WASHINGTON - Sen. Joe Manchin of West Virginia has asked the administration to change an Environmental Protection Agency rule that would effectively ban the construction of new coal-fired plants in the United States.
The new source performance standard for new fossil fuel-based power plants would require new coal-fueled power plants to meet the same emissions standards as new gas-fired plants, Manchin, a Democrat, said.
"EPA's choice to hold coal and gas to the same emission standard is unprecedented under the Clean Air Act, and is yet another example of EPA over reach by the Obama administration," Manchin said. "Not only would this rule have a devastating effect on our coal production, this rule would endanger the reliability and sustainability of our electricity supply.
Manchin and Sens.

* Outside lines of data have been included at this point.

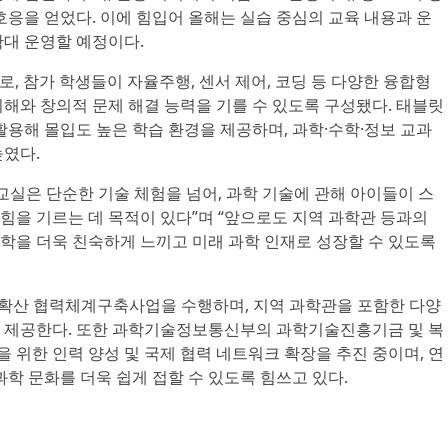
호응을 얻었다. 이에 힘입어 올해는 실습 중심의 교육 내용과 운
확대 운영할 예정이다.
로, 참가 학생들이 자율주행, 센서 제어, 코딩 등 다양한 융합형
해와 창의적 문제 해결 능력을 기를 수 있도록 구성됐다. 태블릿
활용해 몰입도 높은 학습 환경을 제공하며, 과학·수학·정보 교과
높였다.
과학교실은 단순한 기술 체험을 넘어, 과학 기술에 관해 아이들이 스
힘을 기르는 데 목적이 있다”며 “앞으로도 지역 과학관 등과의
학을 더욱 친숙하게 느끼고 미래 과학 인재로 성장할 수 있도록
화확산 협력체계구축사업을 수행하며, 지역 과학관을 포함한 다양
 제공한다. 또한 과학기술정보통신부의 과학기술진흥기금 및 복
을 위한 인력 양성 및 국제 협력 네트워크 확장을 추진 중이며, 연
과학 문화를 더욱 쉽게 접할 수 있도록 힘쓰고 있다.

Joe Donnelly, D-Ind.; Heidi Heitkamp, D-N.D., and Mary Landrieu, D-La., wrote a letter to President Obama asking him to revise the rule and return to using different emission standards for gas and coal.
Implementation of the rule will prevent upgrades to improve efficiency to allow for more generation with less fuel and emissions, the letter said.
"I have said again and again that government needs to work as an ally, not as an adversary, when it comes to developing our nation's energy policy," Manchin said. "President Obama's EPA is departing from decades of clean air policy, attempting to force incredibly expensive and impossible to achieve standards on coal, with no benefit. After all, experts agree that emissions from all U.S. power plants have only a tiny impact on global emissions, and this already small share is shrinking every year, as China, India and others dramatically scale up their fossil fuel use."